Recently, we reported the possibility of controlling interferences in CVG of stibane and bismuthane using the hydrolysis products of THB – without the use of any masking agents – by means of a simple reactor that allows the online generation of hydridoboron intermediates (BH).³³ It therefore seemed worthwhile to verify whether the use of BH intermediates could also be useful in controlling interferences in the CVG of plumbane, thereby enabling its application to samples of complex composition.

2. Materials and methods

Sodium tetrahydridoborate, powder, ≥98.0% and ammonia borane, powder, ≥95% (Sigma Aldrich). Sodium hydroxide (NaOH), 30%, TraceSELECT (Fluka). Hydrochloric acid (HCl), 37%, ACS reagent (Sigma Aldrich). Potassium hexacyanoferrate(III), K₃[Fe(CN)₆], ≥99.0%, ACS reagent (Sigma-Aldrich). Copper(II) chloride, nickel(II) chloride, iron(III) chloride, and cobalt(II) chloride (Carlo Erba). Stock solutions of vanadium(IV), chromium(III) and molybdenum(VII) at 1000 mg L⁻¹ (Fluka).

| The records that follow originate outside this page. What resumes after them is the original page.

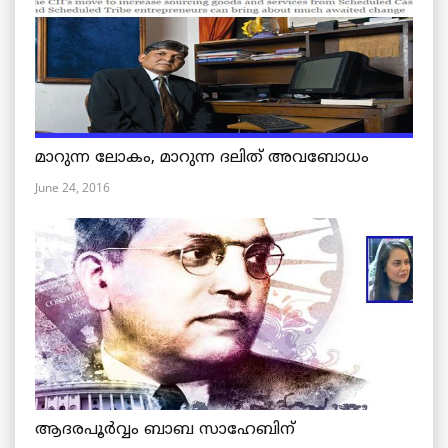
മാറുന്ന ലോകം, മാറുന്ന ദലിത് അവബോധം
June 24, 2016
ആദരപൂര്‍വ്വം ബാബ സാഹേബിന്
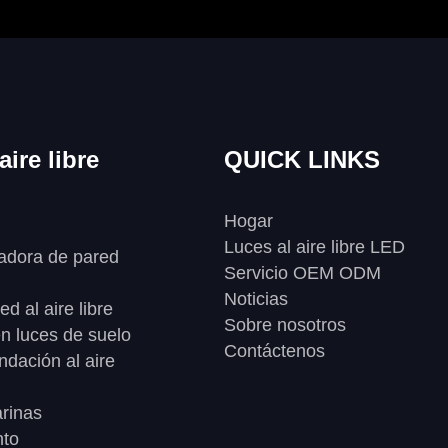
aire libre
QUICK LINKS
Hogar
Luces al aire libre LED
adora de pared
Servicio OEM ODM
Noticias
d al aire libre
Sobre nosotros
 en luces de suelo
Contáctenos
ndación al aire
rinas
nto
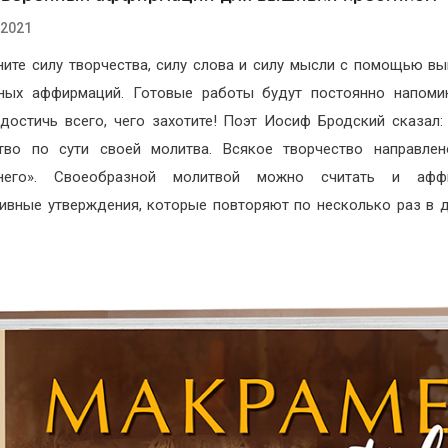
.2021
ите силу творчества, силу слова и силу мысли с помощью в
ных аффирмаций. Готовые работы будут постоянно напоми
достичь всего, чего захотите! Поэт Иосиф Бродский сказал:
тво по сути своей молитва. Всякое творчество направле
него». Своеобразной молитвой можно считать и афф
ивные утверждения, которые повторяют по несколько раз в д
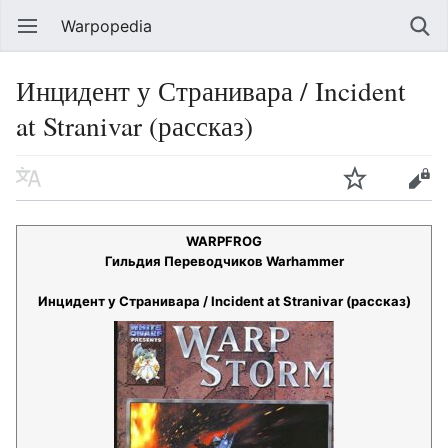
Warpopedia
Инцидент у Странивара / Incident
at Stranivar (рассказ)
WARPFROG
Гильдия Переводчиков Warhammer
Инцидент у Странивара / Incident at Stranivar (рассказ)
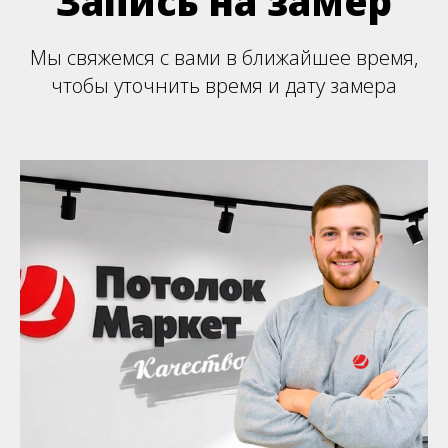
Запись на замер
Мы свяжемся с вами в ближайшее время,
чтобы уточнить время и дату замера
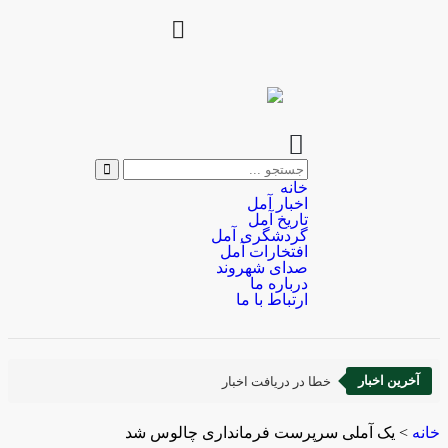
خانه
اخبار آمل
تاریخ آمل
گردشگری آمل
افتخارات آمل
صدای شهروند
درباره ما
ارتباط با ما
آخرین اخبار
خطا در دریافت اخبار
خانه
>
یک آملی سرپرست فرمانداری چالوس شد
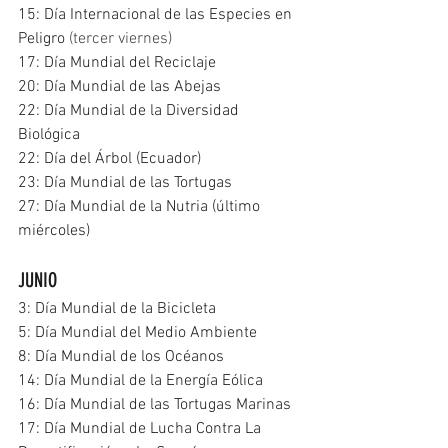
15: Día Internacional de las Especies en 
Peligro 
(tercer viernes)
17: Día Mundial del Reciclaje
20: Día Mundial de las Abejas
22: Día Mundial de la Diversidad 
Biológica
22: Día del Árbol (Ecuador)
23: Día Mundial de las Tortugas
27: Día Mundial de la Nutria (último 
miércoles)
JUNIO
3: Día Mundial de la Bicicleta
5: Día Mundial del Medio Ambiente
8: Día Mundial de los Océanos
14: Día Mundial de la Energía Eólica
16: Día Mundial de las Tortugas Marinas
17: Día Mundial de Lucha Contra La 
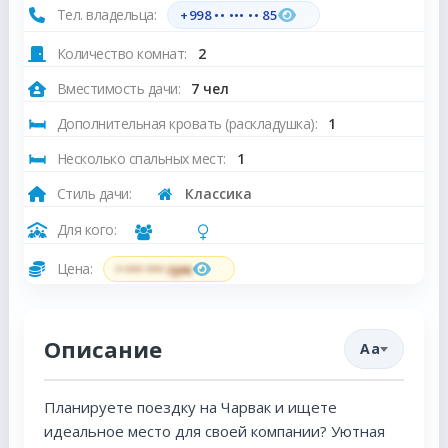
Тел. владельца:
+998 •• ••• •• 85
Количество комнат:
2
Вместимость дачи:
7 чел
Дополнительная кровать (раскладушка):
1
Несколько спальных мест:
1
Стиль дачи:
Классика
Для кого:
Цена:
• ••• ••• сум
Описание
Aa
Планируете поездку на Чарвак и ищете
идеальное место для своей компании? Уютная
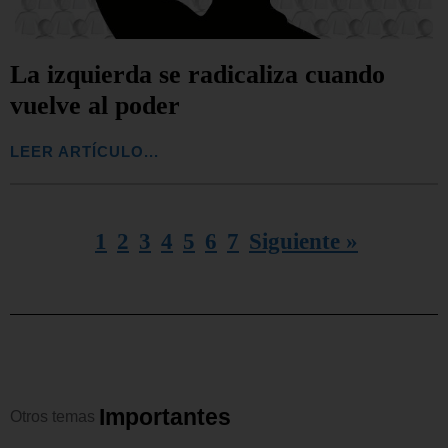
La izquierda se radicaliza cuando
vuelve al poder
LEER ARTÍCULO...
1
2
3
4
5
6
7
Siguiente »
I
m
p
o
r
t
a
n
t
e
s
Otros
temas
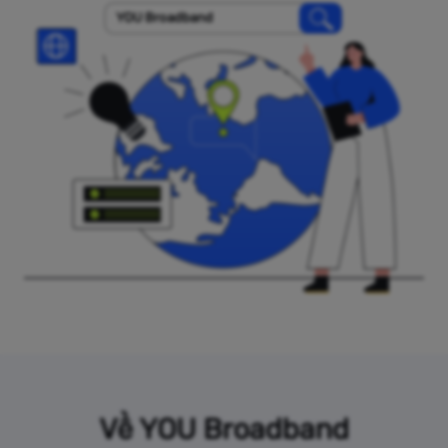
YOU Broadband
Về YOU Broadband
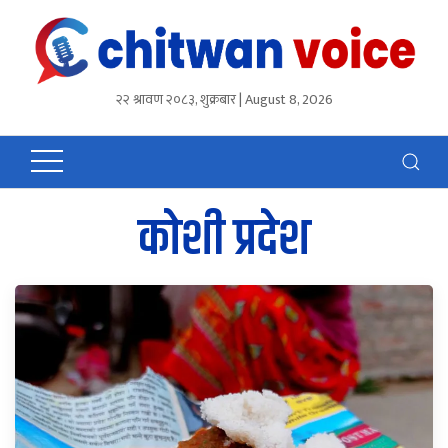
२२ श्रावण २०८३, शुक्रबार | August 8, 2026
कोशी प्रदेश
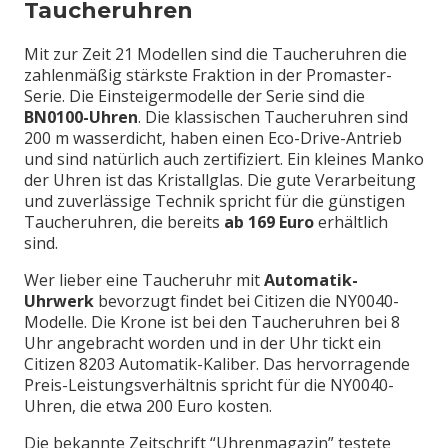
Taucheruhren
Mit zur Zeit 21 Modellen sind die Taucheruhren die
zahlenmäßig stärkste Fraktion in der Promaster-
Serie. Die Einsteigermodelle der Serie sind die
BN0100-Uhren
. Die klassischen Taucheruhren sind
200 m wasserdicht, haben einen Eco-Drive-Antrieb
und sind natürlich auch zertifiziert. Ein kleines Manko
der Uhren ist das Kristallglas. Die gute Verarbeitung
und zuverlässige Technik spricht für die günstigen
Taucheruhren, die bereits
ab 169 Euro
erhältlich
sind.
Wer lieber eine Taucheruhr mit
Automatik-
Uhrwerk
bevorzugt findet bei Citizen die NY0040-
Modelle. Die Krone ist bei den Taucheruhren bei 8
Uhr angebracht worden und in der Uhr tickt ein
Citizen 8203 Automatik-Kaliber. Das hervorragende
Preis-Leistungsverhältnis spricht für die NY0040-
Uhren, die etwa 200 Euro kosten.
Die bekannte Zeitschrift “Uhrenmagazin” testete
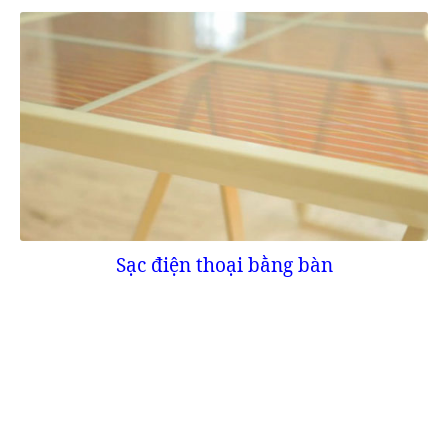
Sạc điện thoại bằng bàn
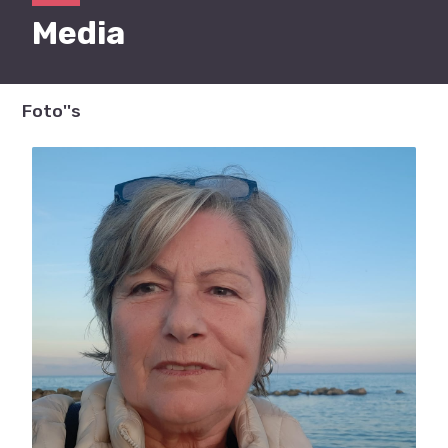
Media
Foto''s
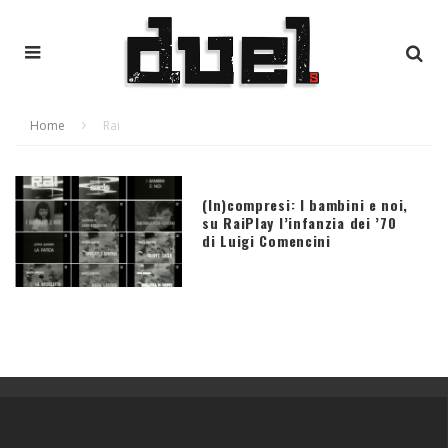
Home
Rai
(In)compresi: I bambini e noi,
su RaiPlay l’infanzia dei ’70
di Luigi Comencini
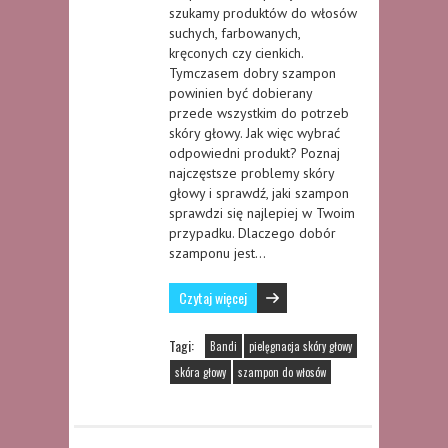
szukamy produktów do włosów
suchych, farbowanych,
kręconych czy cienkich.
Tymczasem dobry szampon
powinien być dobierany
przede wszystkim do potrzeb
skóry głowy. Jak więc wybrać
odpowiedni produkt? Poznaj
najczęstsze problemy skóry
głowy i sprawdź, jaki szampon
sprawdzi się najlepiej w Twoim
przypadku. Dlaczego dobór
szamponu jest…
Czytaj więcej
Tagi:
Bandi
pielęgnacja skóry głowy
skóra głowy
szampon do włosów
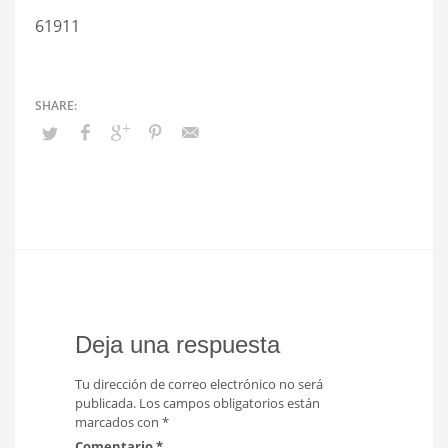
61911
Deja una respuesta
Tu dirección de correo electrónico no será
publicada.
Los campos obligatorios están
marcados con
*
Comentario
*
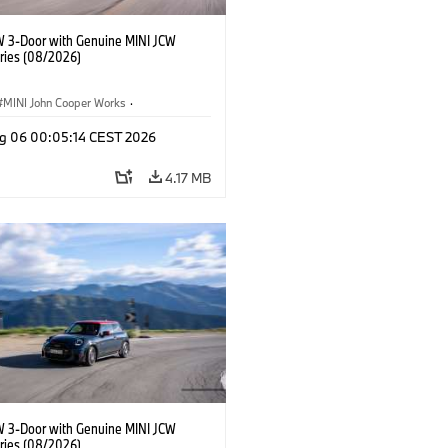
W 3-Door with Genuine MINI JCW
ries (08/2026)
MINI John Cooper Works
·
ooper Works
·
g 06 00:05:14 CEST 2026
l Extras, Accessories
4.17 MB
W 3-Door with Genuine MINI JCW
ries (08/2026)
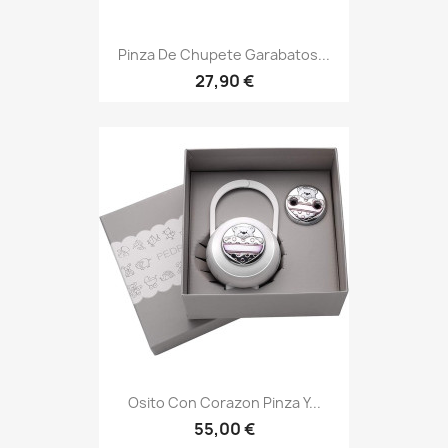
Pinza De Chupete Garabatos...
27,90 €
Osito Con Corazon Pinza Y...
55,00 €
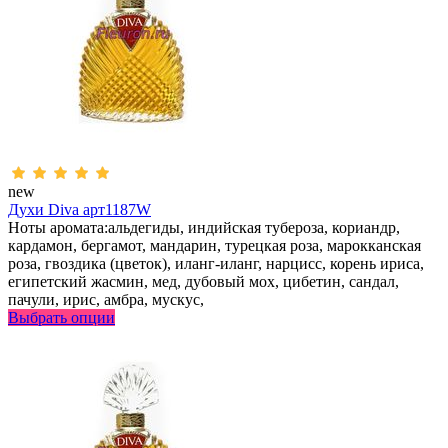
new
Духи Diva арт1187W
Ноты аромата:альдегиды, индийская тубероза, кориандр,
кардамон, бергамот, мандарин, турецкая роза, марокканская
роза, гвоздика (цветок), иланг-иланг, нарцисс, корень ириса,
египетский жасмин, мед, дубовый мох, цибетин, сандал,
пачули, ирис, амбра, мускус,
Выбрать опции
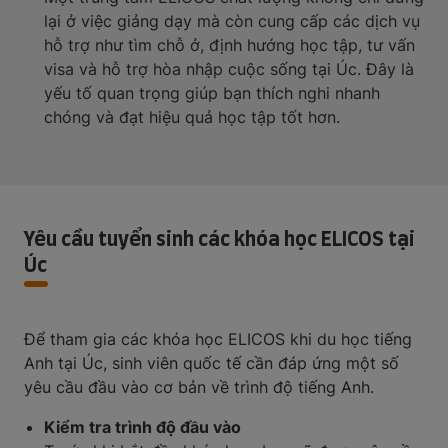
lại ở việc giảng dạy mà còn cung cấp các dịch vụ
hỗ trợ như tìm chỗ ở, định hướng học tập, tư vấn
visa và hỗ trợ hòa nhập cuộc sống tại Úc. Đây là
yếu tố quan trọng giúp bạn thích nghi nhanh
chóng và đạt hiệu quả học tập tốt hơn.
Yêu cầu tuyển sinh các khóa học ELICOS tại
Úc
Để tham gia các khóa học ELICOS khi du học tiếng
Anh tại Úc, sinh viên quốc tế cần đáp ứng một số
yêu cầu đầu vào cơ bản về trình độ tiếng Anh.
Kiểm tra trình độ đầu vào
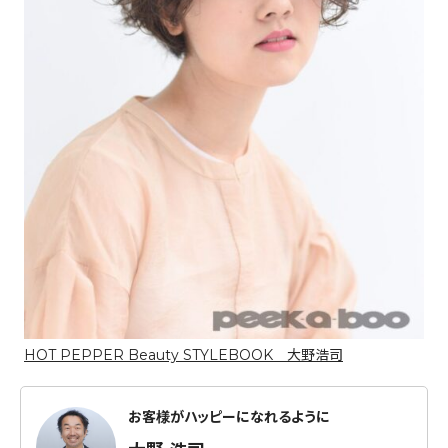
HOT PEPPER Beauty STYLEBOOK 大野浩司
お客様がハッピーになれるように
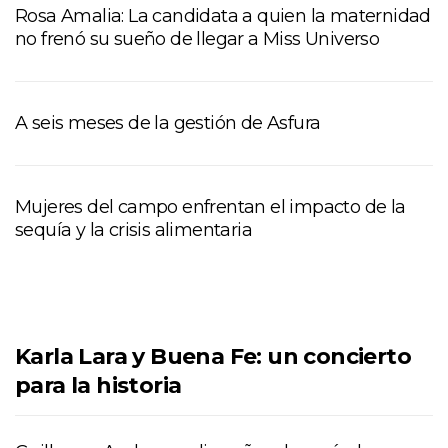
Rosa Amalia: La candidata a quien la maternidad
no frenó su sueño de llegar a Miss Universo
A seis meses de la gestión de Asfura
Mujeres del campo enfrentan el impacto de la
sequía y la crisis alimentaria
Karla Lara y Buena Fe: un concierto
para la historia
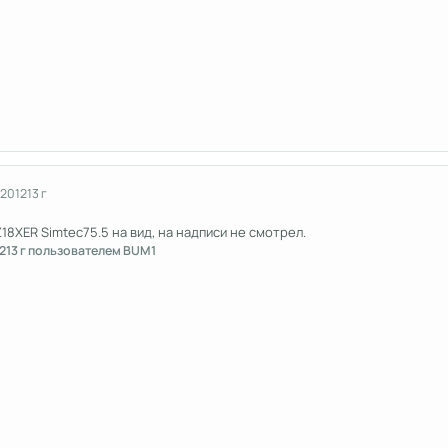
 2012
13 г
18XER Simtec75.5 на вид, на надписи не смотрел.
2
13 г
пользователем BUM1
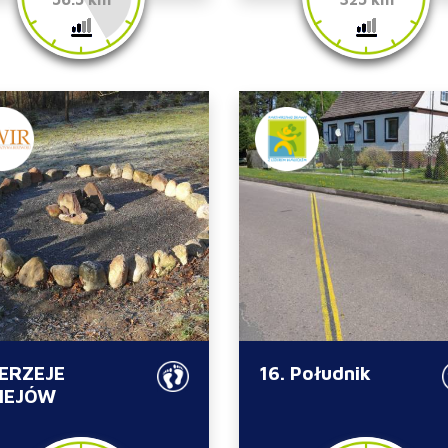
ERZEJE
16. Południk
IEJÓW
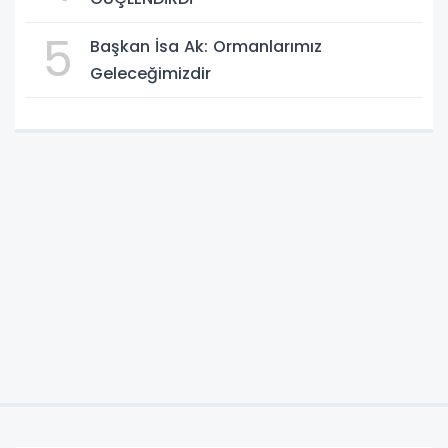
5
Başkan İsa Ak: Ormanlarımız
Geleceğimizdir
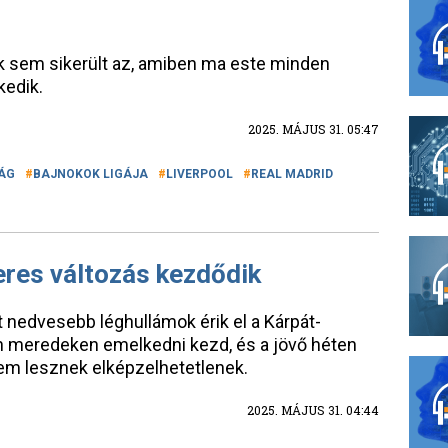
ak sem sikerült az, amiben ma este minden
kedik.
2025. MÁJUS 31. 05:47
ÁG
BAJNOKOK LIGÁJA
LIVERPOOL
REAL MADRID
keres változás kezdődik
 nedvesebb léghullámok érik el a Kárpát-
 meredeken emelkedni kezd, és a jövő héten
em lesznek elképzelhetetlenek.
2025. MÁJUS 31. 04:44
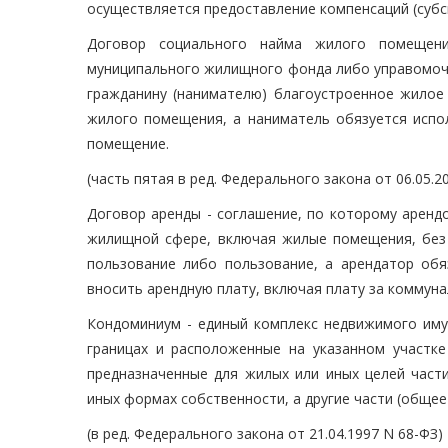
осуществляется предоставление компенсаций (субси
Договор социального найма жилого помещени
муниципального жилищного фонда либо управомоче
гражданину (нанимателю) благоустроенное жилое
жилого помещения, а наниматель обязуется испо
помещение.
(часть пятая в ред. Федерального закона от 06.05.2
Договор аренды - соглашение, по которому аренд
жилищной сфере, включая жилые помещения, без 
пользование либо пользование, а арендатор обя
вносить арендную плату, включая плату за коммуна
Кондоминиум - единый комплекс недвижимого иму
границах и расположенные на указанном участк
предназначенные для жилых или иных целей части
иных формах собственности, а другие части (обще
(в ред. Федерального закона от 21.04.1997 N 68-ФЗ)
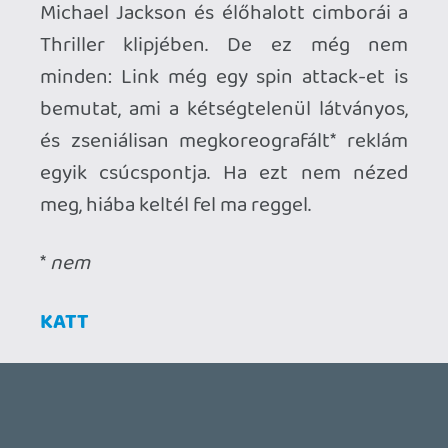
KATT
Ahhoz, hogy te is hozzászólj, be kell
jelentkezned!
Nexxuss
2007.02.07 15:27:54
#0thfn
gyaaaaaaaaaaaaaaaaaaaaaaaaa.
aztakurva:D:D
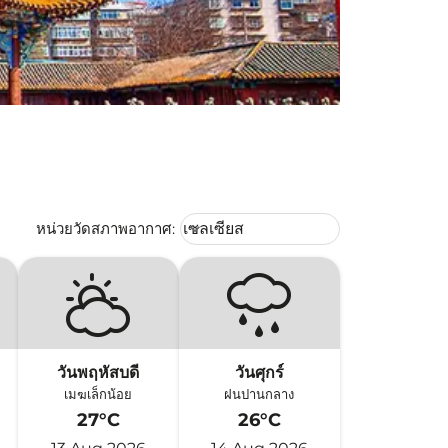
Weather unit option เซลเซียส Selec
หน่วยวัดสภาพอากาศ
:
เซลเซียส
keyboard_arrow_down
วันพฤหัสบดี
วันศุกร์
เมฆเล็กน้อย
ฝนปานกลาง
27°C
26°C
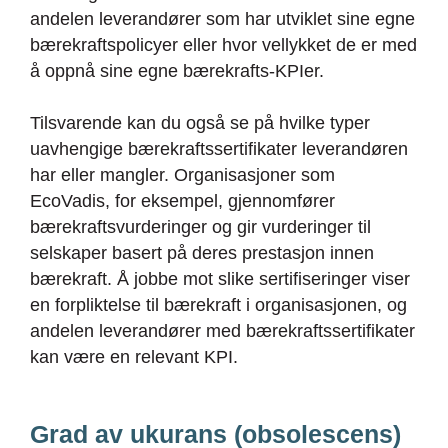
andelen leverandører som har utviklet sine egne
bærekraftspolicyer eller hvor vellykket de er med
å oppnå sine egne bærekrafts-KPIer.
Tilsvarende kan du også se på hvilke typer
uavhengige bærekraftssertifikater leverandøren
har eller mangler. Organisasjoner som
EcoVadis, for eksempel, gjennomfører
bærekraftsvurderinger og gir vurderinger til
selskaper basert på deres prestasjon innen
bærekraft. Å jobbe mot slike sertifiseringer viser
en forpliktelse til bærekraft i organisasjonen, og
andelen leverandører med bærekraftssertifikater
kan være en relevant KPI.
Grad av ukurans (obsolescens)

Working solutions of THB were freshly prepared and stabilized with NaOH (0.1 mol L⁻¹, unless otherwise specified). The solutions were clear and colourless and did not require filtration. Working solutions of Pb(II) were prepared by serial dilution of the commercial stock solution (1000 µg mL⁻¹ in 2% HNO₃, Fluka) with HCl (final concentration 5 × 10⁻³ mol L⁻¹). Stock solutions of transition metals at 1000 mg L⁻¹ in water were prepared from the corresponding chlorides. For Cr, V and Mo mixed solutions in water were prepared at 7.5–1.5–1.5 and at 75–15–15 mg L⁻¹, respectively. Working solutions of K₃[Fe(CN)₆] were prepared by dilution in 0.1 mol L⁻¹ HCl of a stock solution at 10% (v/v) in water, stored at 4 °C in a dark bottle.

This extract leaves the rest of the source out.